PROBLEM TO WORK ON: Repeat exactly the lines from the start of the entries below through the line containing "panhar a interface". Omit the rest.

RECORDS:
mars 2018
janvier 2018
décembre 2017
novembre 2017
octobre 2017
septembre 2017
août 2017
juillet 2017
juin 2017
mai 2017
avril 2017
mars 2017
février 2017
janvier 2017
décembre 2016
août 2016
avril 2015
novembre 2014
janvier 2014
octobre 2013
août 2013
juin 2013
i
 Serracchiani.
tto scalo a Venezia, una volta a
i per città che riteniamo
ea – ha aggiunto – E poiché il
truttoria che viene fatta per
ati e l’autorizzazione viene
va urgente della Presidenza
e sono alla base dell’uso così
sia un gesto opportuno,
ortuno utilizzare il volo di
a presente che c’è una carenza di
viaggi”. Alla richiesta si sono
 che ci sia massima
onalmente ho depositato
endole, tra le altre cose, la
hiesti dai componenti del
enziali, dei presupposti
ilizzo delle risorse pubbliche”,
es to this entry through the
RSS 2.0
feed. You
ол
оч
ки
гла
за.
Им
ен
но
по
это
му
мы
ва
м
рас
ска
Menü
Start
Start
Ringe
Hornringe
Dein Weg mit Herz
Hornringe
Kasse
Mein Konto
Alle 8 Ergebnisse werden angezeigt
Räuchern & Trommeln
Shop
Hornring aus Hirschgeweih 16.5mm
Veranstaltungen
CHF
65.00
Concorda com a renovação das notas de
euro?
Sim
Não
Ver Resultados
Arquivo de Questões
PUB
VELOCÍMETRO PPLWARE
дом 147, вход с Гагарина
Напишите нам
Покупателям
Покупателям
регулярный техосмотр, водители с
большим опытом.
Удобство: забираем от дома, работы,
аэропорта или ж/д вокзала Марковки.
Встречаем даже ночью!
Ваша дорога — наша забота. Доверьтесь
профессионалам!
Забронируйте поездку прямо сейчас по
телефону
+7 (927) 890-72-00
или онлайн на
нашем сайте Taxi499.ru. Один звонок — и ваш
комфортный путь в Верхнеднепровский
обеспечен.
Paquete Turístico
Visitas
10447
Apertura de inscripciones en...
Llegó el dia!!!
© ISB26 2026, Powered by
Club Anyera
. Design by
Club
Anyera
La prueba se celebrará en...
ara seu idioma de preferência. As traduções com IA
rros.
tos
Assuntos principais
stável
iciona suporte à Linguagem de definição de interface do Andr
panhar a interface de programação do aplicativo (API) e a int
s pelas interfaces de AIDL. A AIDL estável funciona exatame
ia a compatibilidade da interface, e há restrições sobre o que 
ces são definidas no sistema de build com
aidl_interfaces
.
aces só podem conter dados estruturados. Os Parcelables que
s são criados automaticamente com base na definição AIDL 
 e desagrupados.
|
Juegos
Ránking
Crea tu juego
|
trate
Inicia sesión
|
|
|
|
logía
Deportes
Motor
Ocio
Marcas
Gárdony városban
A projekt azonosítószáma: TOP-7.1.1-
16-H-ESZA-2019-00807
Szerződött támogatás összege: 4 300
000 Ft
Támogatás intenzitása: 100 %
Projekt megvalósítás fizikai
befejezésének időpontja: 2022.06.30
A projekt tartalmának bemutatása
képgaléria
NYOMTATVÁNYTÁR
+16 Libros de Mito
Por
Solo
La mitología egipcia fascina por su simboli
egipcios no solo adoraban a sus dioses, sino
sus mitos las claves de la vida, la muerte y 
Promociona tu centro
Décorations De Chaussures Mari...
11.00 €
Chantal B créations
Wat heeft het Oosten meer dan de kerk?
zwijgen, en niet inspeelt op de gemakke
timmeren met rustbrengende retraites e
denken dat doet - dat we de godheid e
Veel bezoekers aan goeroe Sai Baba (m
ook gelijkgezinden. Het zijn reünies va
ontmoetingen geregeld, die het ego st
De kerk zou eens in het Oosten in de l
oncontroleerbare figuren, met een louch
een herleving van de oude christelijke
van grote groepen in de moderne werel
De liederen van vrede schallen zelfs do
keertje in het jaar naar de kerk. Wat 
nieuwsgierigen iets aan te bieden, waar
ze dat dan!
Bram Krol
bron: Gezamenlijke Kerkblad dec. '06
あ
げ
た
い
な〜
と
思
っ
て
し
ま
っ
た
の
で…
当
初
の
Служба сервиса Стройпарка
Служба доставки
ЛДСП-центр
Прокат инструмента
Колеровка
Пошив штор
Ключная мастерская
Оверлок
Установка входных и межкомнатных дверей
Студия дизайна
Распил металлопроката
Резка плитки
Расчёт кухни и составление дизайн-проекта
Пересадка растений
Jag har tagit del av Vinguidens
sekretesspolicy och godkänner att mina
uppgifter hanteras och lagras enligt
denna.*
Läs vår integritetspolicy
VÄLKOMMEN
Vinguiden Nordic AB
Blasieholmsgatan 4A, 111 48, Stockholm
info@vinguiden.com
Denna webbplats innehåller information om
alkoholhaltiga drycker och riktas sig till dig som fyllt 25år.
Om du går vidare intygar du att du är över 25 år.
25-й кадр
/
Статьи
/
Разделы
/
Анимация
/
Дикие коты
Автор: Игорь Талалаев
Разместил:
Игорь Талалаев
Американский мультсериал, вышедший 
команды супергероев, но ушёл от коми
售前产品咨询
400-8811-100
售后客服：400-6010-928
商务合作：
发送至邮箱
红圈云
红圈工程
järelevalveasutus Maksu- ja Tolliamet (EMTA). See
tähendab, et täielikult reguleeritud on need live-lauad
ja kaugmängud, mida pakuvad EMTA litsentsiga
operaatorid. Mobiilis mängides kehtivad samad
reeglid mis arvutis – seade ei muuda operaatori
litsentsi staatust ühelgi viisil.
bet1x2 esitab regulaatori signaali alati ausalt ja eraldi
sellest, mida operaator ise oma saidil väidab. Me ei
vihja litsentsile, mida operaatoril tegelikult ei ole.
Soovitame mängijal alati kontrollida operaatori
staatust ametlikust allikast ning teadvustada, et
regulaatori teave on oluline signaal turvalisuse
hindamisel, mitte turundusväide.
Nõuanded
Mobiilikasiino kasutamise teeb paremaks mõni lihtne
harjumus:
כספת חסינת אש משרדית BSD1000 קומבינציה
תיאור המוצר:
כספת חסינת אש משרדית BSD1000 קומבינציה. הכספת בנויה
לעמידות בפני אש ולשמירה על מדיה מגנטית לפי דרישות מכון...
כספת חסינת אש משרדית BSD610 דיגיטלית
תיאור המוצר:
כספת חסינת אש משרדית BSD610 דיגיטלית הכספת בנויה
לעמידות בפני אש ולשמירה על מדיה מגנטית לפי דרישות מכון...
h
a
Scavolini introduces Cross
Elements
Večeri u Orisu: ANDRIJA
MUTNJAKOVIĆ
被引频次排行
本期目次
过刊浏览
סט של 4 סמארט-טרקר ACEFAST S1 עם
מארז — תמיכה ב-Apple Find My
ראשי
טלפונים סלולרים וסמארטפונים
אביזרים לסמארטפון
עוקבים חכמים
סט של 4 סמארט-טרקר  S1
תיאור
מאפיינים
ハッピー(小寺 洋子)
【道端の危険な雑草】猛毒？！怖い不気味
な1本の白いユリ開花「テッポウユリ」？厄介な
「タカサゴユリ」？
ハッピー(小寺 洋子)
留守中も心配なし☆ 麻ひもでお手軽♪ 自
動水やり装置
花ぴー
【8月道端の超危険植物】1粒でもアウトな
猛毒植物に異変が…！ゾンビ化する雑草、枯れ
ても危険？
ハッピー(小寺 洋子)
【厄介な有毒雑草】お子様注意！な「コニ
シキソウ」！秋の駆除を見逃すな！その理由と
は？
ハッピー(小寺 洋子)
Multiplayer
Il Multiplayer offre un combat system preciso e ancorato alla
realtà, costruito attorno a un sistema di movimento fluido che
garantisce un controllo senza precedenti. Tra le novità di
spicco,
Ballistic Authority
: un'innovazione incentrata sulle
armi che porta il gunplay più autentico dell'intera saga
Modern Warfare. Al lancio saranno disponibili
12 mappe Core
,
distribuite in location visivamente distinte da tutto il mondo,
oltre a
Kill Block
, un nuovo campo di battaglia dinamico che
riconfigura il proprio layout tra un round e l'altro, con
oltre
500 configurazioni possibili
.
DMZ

RESPONSE BELOW:
mars 2018
janvier 2018
décembre 2017
novembre 2017
octobre 2017
septembre 2017
août 2017
juillet 2017
juin 2017
mai 2017
avril 2017
mars 2017
février 2017
janvier 2017
décembre 2016
août 2016
avril 2015
novembre 2014
janvier 2014
octobre 2013
août 2013
juin 2013
i
 Serracchiani.
tto scalo a Venezia, una volta a
i per città che riteniamo
ea – ha aggiunto – E poiché il
truttoria che viene fatta per
ati e l’autorizzazione viene
va urgente della Presidenza
e sono alla base dell’uso così
sia un gesto opportuno,
ortuno utilizzare il volo di
a presente che c’è una carenza di
viaggi”. Alla richiesta si sono
 che ci sia massima
onalmente ho depositato
endole, tra le altre cose, la
hiesti dai componenti del
enziali, dei presupposti
ilizzo delle risorse pubbliche”,
es to this entry through the
RSS 2.0
feed. You
ол
оч
ки
гла
за.
Им
ен
но
по
это
му
мы
ва
м
рас
ска
Menü
Start
Start
Ringe
Hornringe
Dein Weg mit Herz
Hornringe
Kasse
Mein Konto
Alle 8 Ergebnisse werden angezeigt
Räuchern & Trommeln
Shop
Hornring aus Hirschgeweih 16.5mm
Veranstaltungen
CHF
65.00
Concorda com a renovação das notas de
euro?
Sim
Não
Ver Resultados
Arquivo de Questões
PUB
VELOCÍMETRO PPLWARE
дом 147, вход с Гагарина
Напишите нам
Покупателям
Покупателям
регулярный техосмотр, водители с
большим опытом.
Удобство: забираем от дома, работы,
аэропорта или ж/д вокзала Марковки.
Встречаем даже ночью!
Ваша дорога — наша забота. Доверьтесь
профессионалам!
Забронируйте поездку прямо сейчас по
телефону
+7 (927) 890-72-00
или онлайн на
нашем сайте Taxi499.ru. Один звонок — и ваш
комфортный путь в Верхнеднепровский
обеспечен.
Paquete Turístico
Visitas
10447
Apertura de inscripciones en...
Llegó el dia!!!
© ISB26 2026, Powered by
Club Anyera
. Design by
Club
Anyera
La prueba se celebrará en...
ara seu idioma de preferência. As traduções com IA
rros.
tos
Assuntos principais
stável
iciona suporte à Linguagem de definição de interface do Andr
panhar a interface de programação do aplicativo (API) e a int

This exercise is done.